(WHAT THE TASK REQUIRES): Copy out each entry precisely; no image belongs in the result.

(MATERIAL FOR THIS TASK):

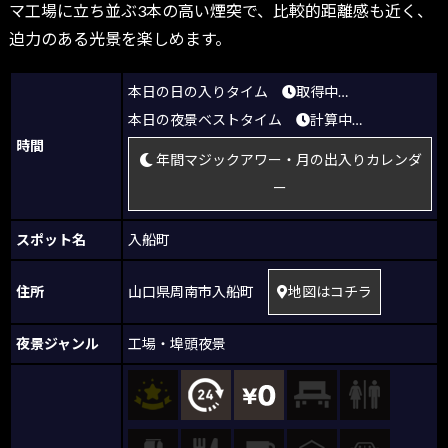
マ工場に立ち並ぶ3本の高い煙突で、比較的距離感も近く、
迫力のある光景を楽しめます。
本日の日の入りタイム
取得中…
本日の夜景ベストタイム
計算中…
時間
年間マジックアワー・月の出入りカレンダ
ー
スポット名
入船町
住所
山口県周南市入船町
地図はコチラ
夜景ジャンル
工場・埠頭夜景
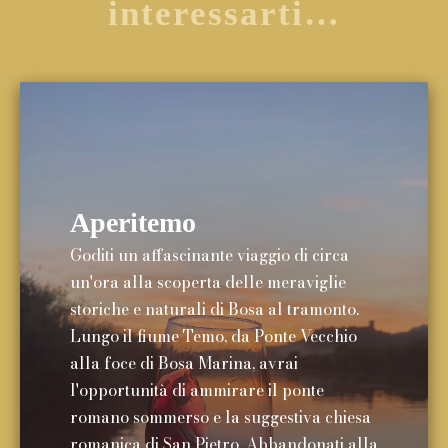
interessarti…
Aperitemo
Goditi un affascinante viaggio di circa
un'ora alla scoperta delle meraviglie
storiche e naturali di Bosa al tramonto.
Lungo il fiume Temo, da Ponte Vecchio
alla foce di Bosa Marina, avrai
l'opportunità di ammirare il ponte
romano sommerso e la suggestiva chiesa
romanica di San Pietro. Abbandonati alla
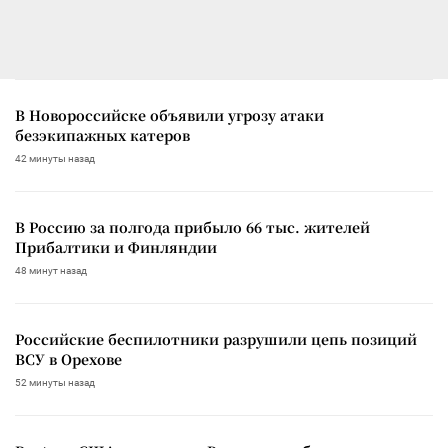
В Новороссийске объявили угрозу атаки
безэкипажных катеров
42 минуты назад
В Россию за полгода прибыло 66 тыс. жителей
Прибалтики и Финляндии
48 минут назад
Российские беспилотники разрушили цепь позиций
ВСУ в Орехове
52 минуты назад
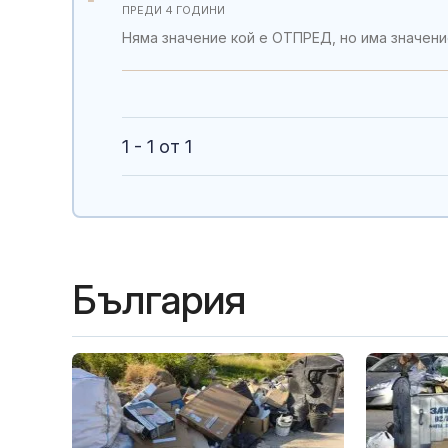
ПРЕДИ 4 ГОДИНИ
Няма значение кой е ОТПРЕД, но има значение
1 - 1 от 1
България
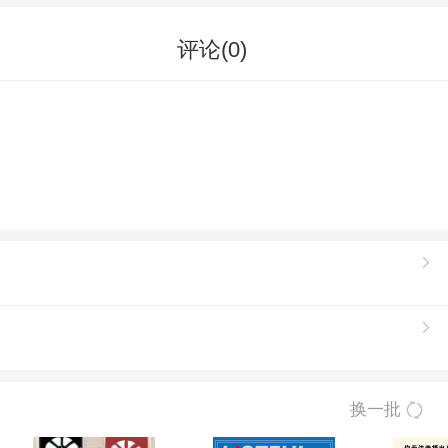
评论(
0
)
换一批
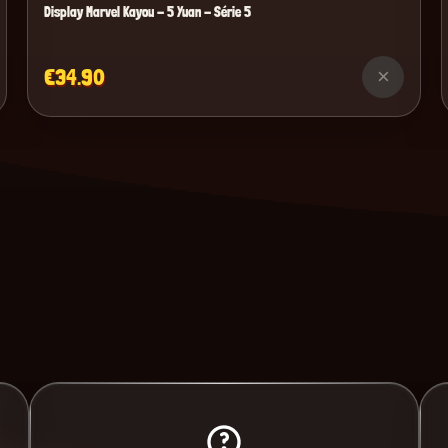
Display Marvel Kayou - 5 Yuan - Série 5
€34.90
×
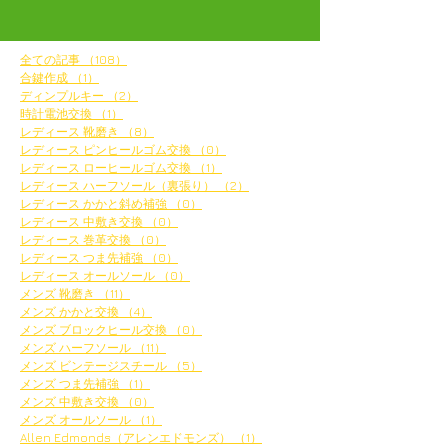
全ての記事
（108）
108件の記事
合鍵作成
（1）
1件の記事
ディンプルキー
（2）
2件の記事
時計電池交換
（1）
1件の記事
レディース 靴磨き
（8）
8件の記事
レディース ピンヒールゴム交換
（0）
0件の記事
レディース ローヒールゴム交換
（1）
1件の記事
レディース ハーフソール（裏張り）
（2）
2件の記事
レディース かかと斜め補強
（0）
0件の記事
レディース 中敷き交換
（0）
0件の記事
レディース 巻革交換
（0）
0件の記事
レディース つま先補強
（0）
0件の記事
レディース オールソール
（0）
0件の記事
メンズ 靴磨き
（11）
11件の記事
メンズ かかと交換
（4）
4件の記事
メンズ ブロックヒール交換
（0）
0件の記事
メンズ ハーフソール
（11）
11件の記事
メンズ ビンテージスチール
（5）
5件の記事
メンズ つま先補強
（1）
1件の記事
メンズ 中敷き交換
（0）
0件の記事
メンズ オールソール
（1）
1件の記事
Allen Edmonds（アレンエドモンズ）
（1）
1件の記事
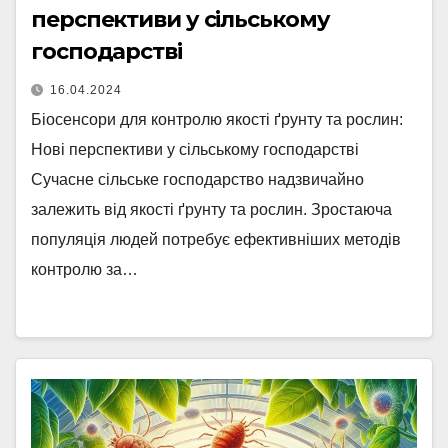
перспективи у сільському
господарстві
16.04.2024
Біосенсори для контролю якості ґрунту та рослин:
Нові перспективи у сільському господарстві
Сучасне сільське господарство надзвичайно
залежить від якості ґрунту та рослин. Зростаюча
популяція людей потребує ефективніших методів
контролю за…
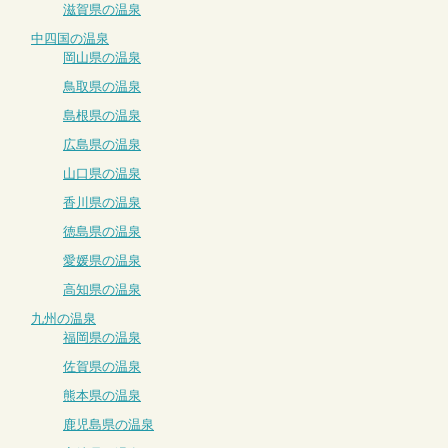
滋賀県の温泉
中四国の温泉
岡山県の温泉
鳥取県の温泉
島根県の温泉
広島県の温泉
山口県の温泉
香川県の温泉
徳島県の温泉
愛媛県の温泉
高知県の温泉
九州の温泉
福岡県の温泉
佐賀県の温泉
熊本県の温泉
鹿児島県の温泉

(ANSWER SECTION):
マ工場に立ち並ぶ3本の高い煙突で、比較的距離感も近く、
迫力のある光景を楽しめます。
本日の日の入りタイム
取得中…
本日の夜景ベストタイム
計算中…
時間
年間マジックアワー・月の出入りカレンダ
ー
スポット名
入船町
住所
山口県周南市入船町
地図はコチラ
夜景ジャンル
工場・埠頭夜景
interessarti…
Aperitemo
Goditi un affascinante viaggio di circa
un'ora alla scoperta delle meraviglie
storiche e naturali di Bosa al tramonto.
Lungo il fiume Temo, da Ponte Vecchio
alla foce di Bosa Marina, avrai
l'opportunità di ammirare il ponte
romano sommerso e la suggestiva chiesa
romanica di San Pietro. Abbandonati alla
В Новороссийске объявили угрозу атаки
безэкипажных катеров
42 минуты назад
В Россию за полгода прибыло 66 тыс. жителей
Прибалтики и Финляндии
48 минут назад
Российские беспилотники разрушили цепь позиций
ВСУ в Орехове
52 минуты назад
ПРЕДИ 4 ГОДИНИ
Няма значение кой е ОТПРЕД, но има значение
1 - 1 от 1
България
评论(
0
)
换一批
Display Marvel Kayou - 5 Yuan - Série 5
€34.90
×
全ての記事
（108）
108件の記事
合鍵作成
（1）
1件の記事
ディンプルキー
（2）
2件の記事
時計電池交換
（1）
1件の記事
レディース 靴磨き
（8）
8件の記事
レディース ピンヒールゴム交換
（0）
0件の記事
レディース ローヒールゴム交換
（1）
1件の記事
レディース ハーフソール（裏張り）
（2）
2件の記事
レディース かかと斜め補強
（0）
0件の記事
レディース 中敷き交換
（0）
0件の記事
レディース 巻革交換
（0）
0件の記事
レディース つま先補強
（0）
0件の記事
レディース オールソール
（0）
0件の記事
メンズ 靴磨き
（11）
11件の記事
メンズ かかと交換
（4）
4件の記事
メンズ ブロックヒール交換
（0）
0件の記事
メンズ ハーフソール
（11）
11件の記事
メンズ ビンテージスチール
（5）
5件の記事
メンズ つま先補強
（1）
1件の記事
メンズ 中敷き交換
（0）
0件の記事
メンズ オールソール
（1）
1件の記事
Allen Edmonds（アレンエドモンズ）
（1）
1件の記事
перспективи у сільському
господарстві
16.04.2024
Біосенсори для контролю якості ґрунту та рослин:
Нові перспективи у сільському господарстві
Сучасне сільське господарство надзвичайно
залежить від якості ґрунту та рослин. Зростаюча
популяція людей потребує ефективніших методів
контролю за…
滋賀県の温泉
中四国の温泉
岡山県の温泉
鳥取県の温泉
島根県の温泉
広島県の温泉
山口県の温泉
香川県の温泉
徳島県の温泉
愛媛県の温泉
高知県の温泉
九州の温泉
福岡県の温泉
佐賀県の温泉
熊本県の温泉
鹿児島県の温泉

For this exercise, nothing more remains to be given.